Presented by the Melbourne Cinémathèque & ACMI
Deeper into Movies: The Video Essays of Mark Rappaport
For this week at the Virtual Cinémathèque we celebrate another North American filmmaker whose work explores the byways, tangents and deep grooves of film history. Mark Rappaport (1942-) has been making movies since the mid-1960s. After a string of playful experimental fiction features in the 1970s and 1980s, he came to critical prominence with a series of what he calls “fictitious autobiographies” examining the films and haunted legacies of actors such as Rock Hudson, Jean Seberg and John Garfield. Using their films as key evidence and point of departure, Rappaport’s often playful, political and critically nuanced video essays opened up an approach to film history that was distinctly scholarly, curiously personal, slightly off-centre and deeply exploratory.
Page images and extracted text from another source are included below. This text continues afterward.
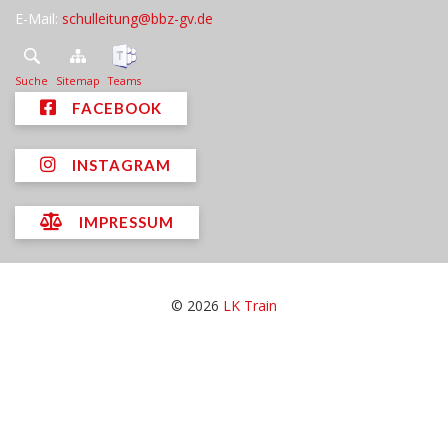
E-Mail:
schulleitung@bbz-gv.de
Suche
Sitemap
Teams
FACEBOOK
INSTAGRAM
IMPRESSUM
© 2026
LK Train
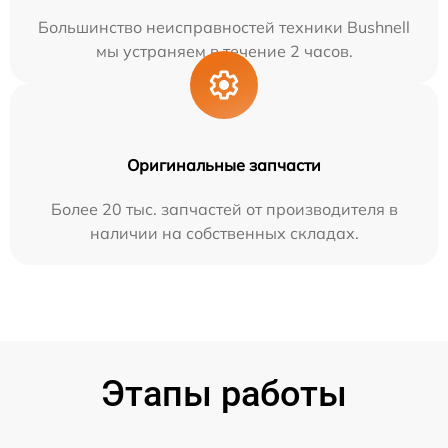
Большинство неисправностей техники Bushnell
мы устраняем в течение 2 часов.
Оригинальные запчасти
Более 20 тыс. запчастей от производителя в
наличии на собственных складах.
Этапы работы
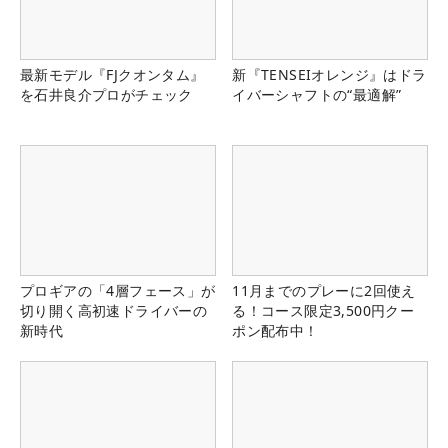
最新モデル『FJクオンタム』
新『TENSEIオレンジ』はドラ
を石井良介プロがチェック
イバーシャフトの“最適解”
プロギアの「4層フェース」が
11月までのプレーに2回使え
切り開く高初速ドライバーの
る！コース限定3,500円クー
新時代
ポン配布中！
Guided by the powers of montage and the assumed voices of each film’s subject, as well as a large dose of ironic humour, Rappaport’s bold work moved beyond documentary, biography and found footage and towards a truly hybrid filmic practice that was much closer to Godard than The Celluloid Closet (1995).
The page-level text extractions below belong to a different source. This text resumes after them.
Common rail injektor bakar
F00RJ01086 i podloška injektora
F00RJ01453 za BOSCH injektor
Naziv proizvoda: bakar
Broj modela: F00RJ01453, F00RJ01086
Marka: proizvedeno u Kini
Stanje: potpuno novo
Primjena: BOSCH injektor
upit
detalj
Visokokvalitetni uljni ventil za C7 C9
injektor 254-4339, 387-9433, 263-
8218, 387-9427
This program draws on recent video works by Rappaport included in a retrospective organised by the Filmmuseum München in mid-2020 – we thank them for making these films available (but only until September 9). These playful video essays examine a wide range of subjects but often coalesce around the legacy of classical Hollywood cinema. They take in a series of actors whose careers never quite caught alight (Debra Paget, Anna Sten), were cut short (Conrad Veidt), were defined by one indelible moment or film (Anita Ekberg), were adversely affected by the currents of history (Marcel Dalio), or that were pretty much over by the age of 11 (Chris Olsen). But they also take in such subjects as the sexuality and drawings of Sergei Eisenstein (in a much more palatable and genuinely humorous fashion than Peter Greenaway ever imagined), the vanity tables provocatively arranged across the movies of Douglas Sirk, the speculative filmic relationship between James Mason, Danielle Darrieux and Max Ophuls, and the spatio-temporal proximity of Resnais’ Last Year at Marienbad (1961), Kubrick’s Paths of Glory (1957) and the Dachau Concentration Camp. But the brilliance of Rappaport’s films is often found in their profoundly associational and speculative nature. Throughout many of these works the director’s attention is drawn to an extraordinary array of secondary figures, historical details, parenthetical asides and critical re-evaluations. Regarded by many as the “father of the modern video essay” (Matt Zoller Seitz), Rappaport’s work brings together the powers of montage, the insights of film historiography, the passion of cinephilia, and the idiosyncrasies of personal taste and history. Please join us in celebrating the recent work of one of America’s truly singular and most profoundly independent filmmakers.